There was never a need for them to make any U-turn by approbating and
reprobating. In the circumstances
of the case, whatever motivated the
defendants to keep the agreement alive after they had become aware on
7 September 2012 of the
fraud or misrepresentation, does not serve as
an excuse to deviate from the doctrine of election of remedies
espoused in the preceding
paragraphs.
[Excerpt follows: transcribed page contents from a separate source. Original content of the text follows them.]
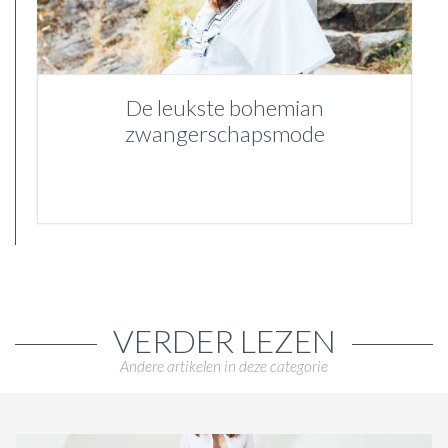
De leukste bohemian
zwangerschapsmode
VERDER LEZEN
Andere artikelen in deze categorie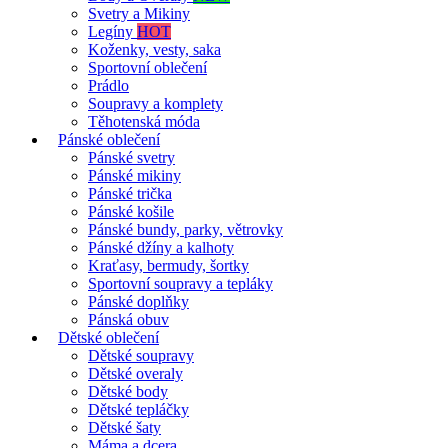
Svetry a Mikiny
Legíny
HOT
Koženky, vesty, saka
Sportovní oblečení
Prádlo
Soupravy a komplety
Těhotenská móda
Pánské oblečení
Pánské svetry
Pánské mikiny
Pánské trička
Pánské košile
Pánské bundy, parky, větrovky
Pánské džíny a kalhoty
Kraťasy, bermudy, šortky
Sportovní soupravy a tepláky
Pánské doplňky
Pánská obuv
Dětské oblečení
Dětské soupravy
Dětské overaly
Dětské body
Dětské tepláčky
Dětské šaty
Máma a dcera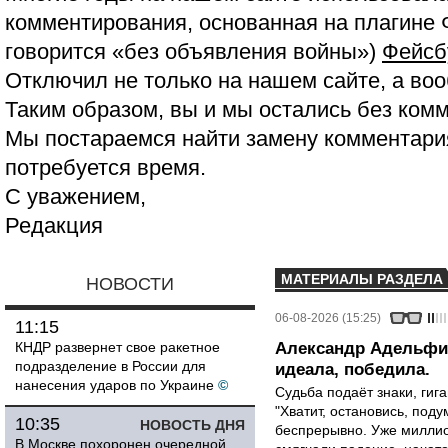
комментирования, основанная на плагине 
говорится «без объявления войны»)
Фейсб
Отключил не только на нашем сайте, а воо
Таким образом, вы и мы остались без ком
Мы постараемся найти замену комментария
потребуется время.
С уважением,
Редакция
МАТЕРИАЛЫ РАЗДЕЛА
НОВОСТИ
06-08-2026 (15:25)
11:15
КНДР развернет свое ракетное
Александр Адельфин
подразделение в России для
идеала, победила.
нанесения ударов по Украине
©
Судьба подаёт знаки, гига
"Хватит, остановись, поду
10:35
НОВОСТЬ ДНЯ
беспрерывно. Уже миллио
В Москве похоронен очередной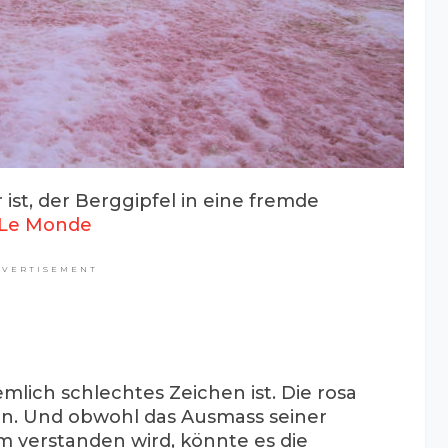
ist, der Berggipfel in eine fremde
Le Monde
DVERTISEMENT
emlich schlechtes Zeichen ist. Die rosa
n. Und obwohl das Ausmass seiner
 verstanden wird, könnte es die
As a result, the defendants
must fail in both their defence and counterclaim for which they carry
the burden of proof.
[37]
The plaintiffs' quantum has been settled by the parties in the amount
of R350 000.00 plus interest at 15.5% per annum. This
was on
condition that the court finds for the plaintiffs.
[38]
Consequently judgment is hereby granted against the defendants as
follows:
38.1.
Payment of the sum of R350 000.00 jointly and
severally.
38.2.
Interest at the rate of 15.5% per annum from 8
May 2013.
38.3.
Costs of the action.
____________________
M
F LEGODI
JUDGE
OF THE HIGH COURT
FOR
THE PLAINTIFFS:
INSTRUCTED
BY: MARK EFSTRATIOU INCORPORATED
Suite 12, Avocet Corner
Hazeldean Office Park
Silver Lakes Drive,
Tiger Vallei, PRETORIA
REF: Mr Efstratiou/E11548
TEL: 012 809 4301/4
FOR
THE DEFENDANTS:
INSTRUCTED
BY: KRITZINGER ATTORNEYS
1181 Church Street
Hatfield, PRETORIA
REF: A
Kritzinger/MB/KH0054
[1]
See Law of Contract in South Africa by Christie 4 edition Chapter 7
page 313.
[2]
See Country-Clarke Bassingthwaighte
1991 (1) SA 684
(NM) pg 689.
[3]
See Feinstein v Niggli 1981 (2) SA 684 (A).
[4]
See Stainer v Palmer-Pilgrim 1982 (4) SA 205 (O).
[5]
See Rota Flour Mills (PTY) Ltd v Moriates
1957 (3) ALL SA 28
(T).
[6]
See Bill Harvey's Investment Trust PTY) Ltd v Oranjegezicht Citrus
Estate (PTY) Ltd 1958 (2) ALL SA 12 (A), 1958 (1) SA 479 (A).
[7]
See Truth and Reconciliation Commission v Mpumalanga 2001 (3)
ALL SA 58 (CK).
[8]
See Mutual Life Co of New York v lngly
1910 TPD 540
at pg 550.
[9]
See Cohen v Orlovski 1930 SWA 125 at 133.